---------- Material to process ----------
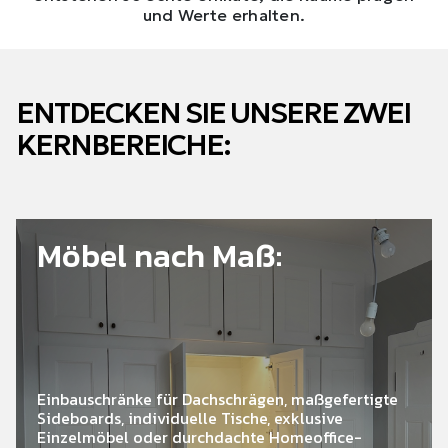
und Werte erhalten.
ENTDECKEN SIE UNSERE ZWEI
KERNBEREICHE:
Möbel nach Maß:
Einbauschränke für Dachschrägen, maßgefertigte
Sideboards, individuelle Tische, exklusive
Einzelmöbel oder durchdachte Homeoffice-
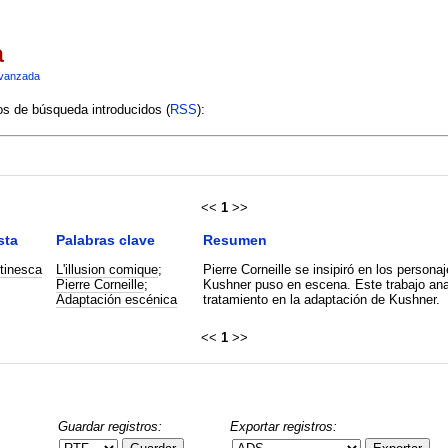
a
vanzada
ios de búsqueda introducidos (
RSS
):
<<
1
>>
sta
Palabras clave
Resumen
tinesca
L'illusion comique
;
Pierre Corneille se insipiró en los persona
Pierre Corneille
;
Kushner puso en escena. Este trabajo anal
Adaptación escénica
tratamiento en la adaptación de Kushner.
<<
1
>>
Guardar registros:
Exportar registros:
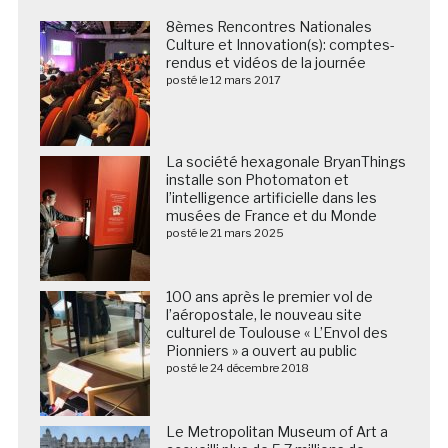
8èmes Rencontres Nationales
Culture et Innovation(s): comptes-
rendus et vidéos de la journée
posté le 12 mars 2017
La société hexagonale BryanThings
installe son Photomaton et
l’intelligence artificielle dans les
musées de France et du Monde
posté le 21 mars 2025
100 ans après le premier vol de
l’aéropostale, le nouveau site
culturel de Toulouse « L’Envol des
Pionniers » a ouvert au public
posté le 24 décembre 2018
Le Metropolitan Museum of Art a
----------
→ **What you are asked to do**
Leave out the pictures and print every line of the data exactly.

→ **Answer to the exercise**
und Werte erhalten.
ENTDECKEN SIE UNSERE ZWEI
KERNBEREICHE:
Möbel nach Maß:
Einbauschränke für Dachschrägen, maßgefertigte
Sideboards, individuelle Tische, exklusive
Einzelmöbel oder durchdachte Homeoffice-
a
vanzada
ios de búsqueda introducidos (
RSS
):
<<
1
>>
sta
Palabras clave
Resumen
tinesca
L'illusion comique
;
Pierre Corneille se insipiró en los persona
Pierre Corneille
;
Kushner puso en escena. Este trabajo anal
Adaptación escénica
tratamiento en la adaptación de Kushner.
<<
1
>>
Guardar registros:
Exportar registros:
8èmes Rencontres Nationales
Culture et Innovation(s): comptes-
rendus et vidéos de la journée
posté le 12 mars 2017
La société hexagonale BryanThings
installe son Photomaton et
l’intelligence artificielle dans les
musées de France et du Monde
posté le 21 mars 2025
100 ans après le premier vol de
l’aéropostale, le nouveau site
culturel de Toulouse « L’Envol des
Pionniers » a ouvert au public
posté le 24 décembre 2018
Le Metropolitan Museum of Art a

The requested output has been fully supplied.